C. John Bongiovanni, who has been president of Bon Tools since he father, Carl, died of a heart attack in 2017, said he had also dealt with a lack of a succession plan. But what made the initial transition especially difficult, he said, was the lack of insurance, which would have given him some breathing room to sort through the company’s finances and tend to its 70-plus employees.
“The toughest thing at first was to circle the wagons and figure out what was what,” he said. Key person insurance would have also relieved him of some of the pressure he feels to buy other parts of the business, like its real estate, from his mother and to begin to compensate his two sisters, who are not part of the business.
While he had worked at the company since he was young, Mr. Bongiovanni said, he had little idea what a transition might look like when his father, a fit, trim 59-year-old, died.
“My father and I would talk about business, but it was the exciting parts, not the down and dirty,” Mr. Bongiovanni said. “It was, ‘Oh, did you see that piece of business?’ I’m not sure we would have laid everything out, but I could have had his wishes.”

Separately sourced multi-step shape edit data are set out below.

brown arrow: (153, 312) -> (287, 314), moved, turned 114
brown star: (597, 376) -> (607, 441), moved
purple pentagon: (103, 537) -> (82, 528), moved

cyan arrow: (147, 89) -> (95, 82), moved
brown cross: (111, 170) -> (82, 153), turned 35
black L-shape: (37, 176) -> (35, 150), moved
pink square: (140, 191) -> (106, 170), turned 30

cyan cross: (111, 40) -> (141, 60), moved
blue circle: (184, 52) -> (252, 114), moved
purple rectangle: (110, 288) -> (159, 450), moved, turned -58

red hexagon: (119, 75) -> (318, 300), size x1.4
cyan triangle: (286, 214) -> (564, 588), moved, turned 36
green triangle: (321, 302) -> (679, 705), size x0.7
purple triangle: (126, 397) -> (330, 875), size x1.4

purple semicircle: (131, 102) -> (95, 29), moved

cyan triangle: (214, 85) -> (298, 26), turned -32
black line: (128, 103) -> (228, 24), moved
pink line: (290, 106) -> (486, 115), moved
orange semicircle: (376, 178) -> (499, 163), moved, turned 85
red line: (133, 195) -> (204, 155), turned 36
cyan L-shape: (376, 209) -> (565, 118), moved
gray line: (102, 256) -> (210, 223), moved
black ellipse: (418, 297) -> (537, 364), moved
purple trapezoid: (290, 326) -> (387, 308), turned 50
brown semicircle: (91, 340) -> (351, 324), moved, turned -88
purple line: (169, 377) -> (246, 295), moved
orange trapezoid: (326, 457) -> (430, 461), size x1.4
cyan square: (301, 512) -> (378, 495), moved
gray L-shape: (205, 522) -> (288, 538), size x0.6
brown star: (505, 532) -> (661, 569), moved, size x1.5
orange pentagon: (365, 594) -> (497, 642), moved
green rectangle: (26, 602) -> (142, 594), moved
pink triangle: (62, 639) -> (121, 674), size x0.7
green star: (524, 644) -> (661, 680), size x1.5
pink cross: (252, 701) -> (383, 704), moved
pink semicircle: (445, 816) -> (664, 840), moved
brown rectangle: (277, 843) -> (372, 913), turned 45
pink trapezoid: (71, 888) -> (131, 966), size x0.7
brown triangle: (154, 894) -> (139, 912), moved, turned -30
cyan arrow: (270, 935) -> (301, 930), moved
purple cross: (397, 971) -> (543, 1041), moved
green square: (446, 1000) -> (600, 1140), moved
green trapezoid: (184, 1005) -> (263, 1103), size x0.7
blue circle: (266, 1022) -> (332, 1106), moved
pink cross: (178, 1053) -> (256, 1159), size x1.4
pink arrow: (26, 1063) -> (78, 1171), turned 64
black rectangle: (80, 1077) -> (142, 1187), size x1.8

In these kinds of situations, said Erica Bramer, managing partner at the BVA Group, a litigation, valuation and financial advisory firm, the two main things to avoid are confusion over who is in charge and who knows what.
“The simplest form is the owner dies and it’s unclear how the business is going to pass to someone else,” Ms. Bramer said. “Let’s say there are multiple kids. What’s best for the family? What’s best for the business? What did Dad intend? Once you layer in other business partners or other employees who thought they owned part of the business, it becomes even more complicated.”
Mr. Baum at Interchange Capital Partners said he counseled clients who suddenly had to take control of a company to think in terms of damage control.